Exercise instructions -
Check every line of the material below for the string "douce", and return the ones that have it.

Data under study -
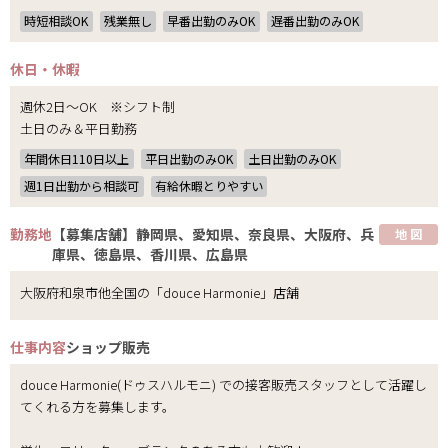
時短相談OK
残業無し
早番出勤のみOK
遅番出勤のみOK
休日・休暇
週休2日～OK ※シフト制
土日のみ＆平日勤務
年間休日110日以上
平日出勤のみOK
土日出勤のみOK
週1日出勤から相談可
有給休暇とりやすい
勤務地
【募集店舗】静岡県、愛知県、奈良県、大阪府、兵
地 図
庫県、徳島県、香川県、広島県
大阪府和泉市他全国の「douce Harmonie」店舗
仕事内容
ショップ販売
douce Harmonie(ドゥスハルモニ) での接客販売スタッフとして活躍し
てくれる方を募集します。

Output below -
大阪府和泉市他全国の「douce Harmonie」店舗
douce Harmonie(ドゥスハルモニ) での接客販売スタッフとして活躍し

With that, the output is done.